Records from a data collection
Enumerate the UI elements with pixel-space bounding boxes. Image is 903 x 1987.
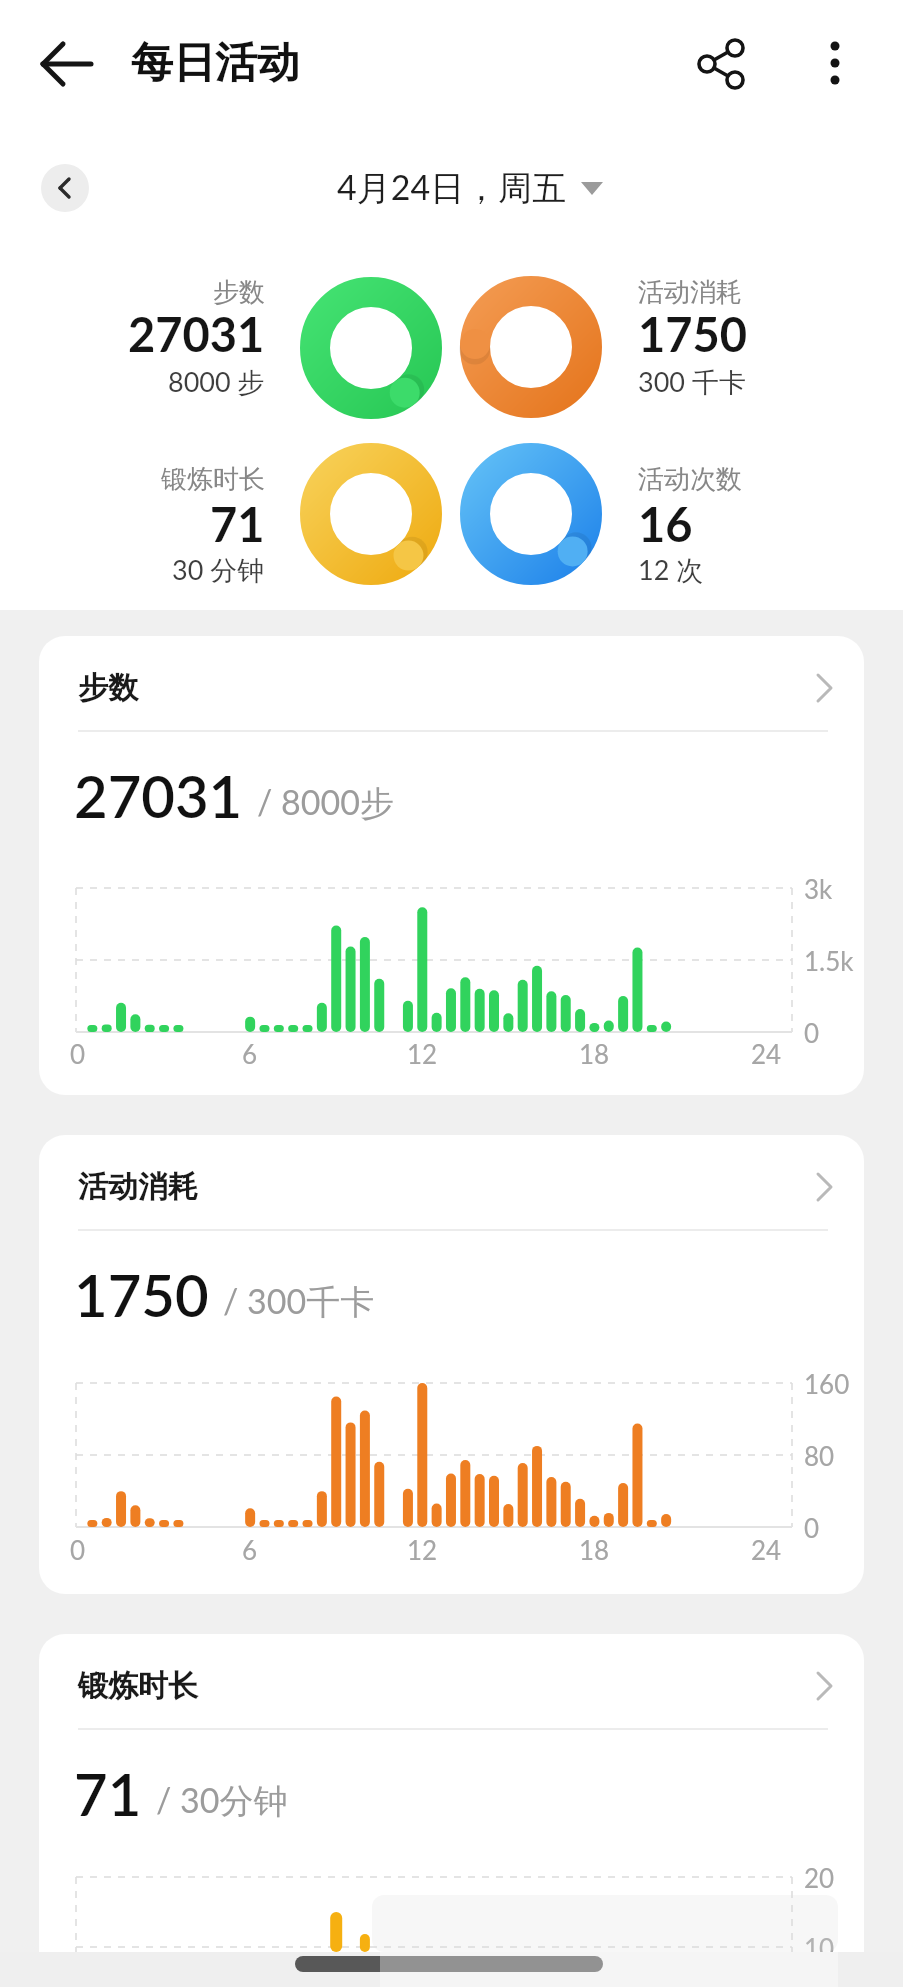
staticText: 1.5k <box>804 945 854 975</box>
staticText: 71 <box>74 1759 142 1829</box>
staticText: 160 <box>804 1368 850 1398</box>
staticText: 每日活动 <box>131 37 299 90</box>
staticText: 0 <box>804 1017 820 1047</box>
staticText: 活动消耗 <box>638 276 742 309</box>
staticText: 6 <box>242 1038 258 1068</box>
staticText: 锻炼时长 <box>161 463 265 496</box>
staticText: 300 千卡 <box>638 365 746 400</box>
staticText: 锻炼时长 <box>78 1667 198 1705</box>
staticText: 16 <box>638 496 693 552</box>
button[interactable] <box>41 164 89 212</box>
staticText: / 300千卡 <box>223 1280 375 1324</box>
staticText: 活动次数 <box>638 463 742 496</box>
staticText: 18 <box>579 1534 610 1564</box>
staticText: 12 <box>407 1038 438 1068</box>
button[interactable] <box>806 22 864 94</box>
button[interactable]: 4月24日，周五 <box>337 166 567 210</box>
staticText: 27031 <box>74 761 243 831</box>
staticText: 0 <box>70 1038 86 1068</box>
staticText: 活动消耗 <box>78 1168 198 1206</box>
staticText: 3k <box>804 873 833 903</box>
staticText: 6 <box>242 1534 258 1564</box>
staticText: 步数 <box>213 276 265 309</box>
button[interactable] <box>39 636 864 1095</box>
staticText: 12 <box>407 1534 438 1564</box>
staticText: 1750 <box>74 1260 209 1330</box>
button[interactable] <box>676 22 760 106</box>
staticText: 0 <box>804 1512 820 1542</box>
button[interactable] <box>39 1135 864 1594</box>
staticText: 18 <box>579 1038 610 1068</box>
staticText: 4月24日，周五 <box>337 166 567 210</box>
staticText: 0 <box>70 1534 86 1564</box>
staticText: 1750 <box>638 306 748 362</box>
button[interactable] <box>30 28 102 100</box>
staticText: 8000 步 <box>168 365 265 400</box>
staticText: 71 <box>210 496 265 552</box>
staticText: 步数 <box>78 669 138 707</box>
staticText: / 8000步 <box>257 781 394 825</box>
staticText: / 30分钟 <box>156 1779 288 1823</box>
staticText: 10 <box>804 1932 835 1962</box>
staticText: 12 次 <box>638 553 704 588</box>
staticText: 30 分钟 <box>172 553 265 588</box>
staticText: 80 <box>804 1440 835 1470</box>
staticText: 27031 <box>128 306 265 362</box>
staticText: 20 <box>804 1862 835 1892</box>
button[interactable] <box>39 1634 864 1987</box>
staticText: 24 <box>751 1534 782 1564</box>
staticText: 24 <box>751 1038 782 1068</box>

■ **WHAT YOU ARE ASKED TO DO**:
The expected output is each line of the records above that includes the word "锻炼时长".

■ **RESULT OF THIS EXERCISE**:
staticText: 锻炼时长 <box>161 463 265 496</box>
staticText: 锻炼时长 <box>78 1667 198 1705</box>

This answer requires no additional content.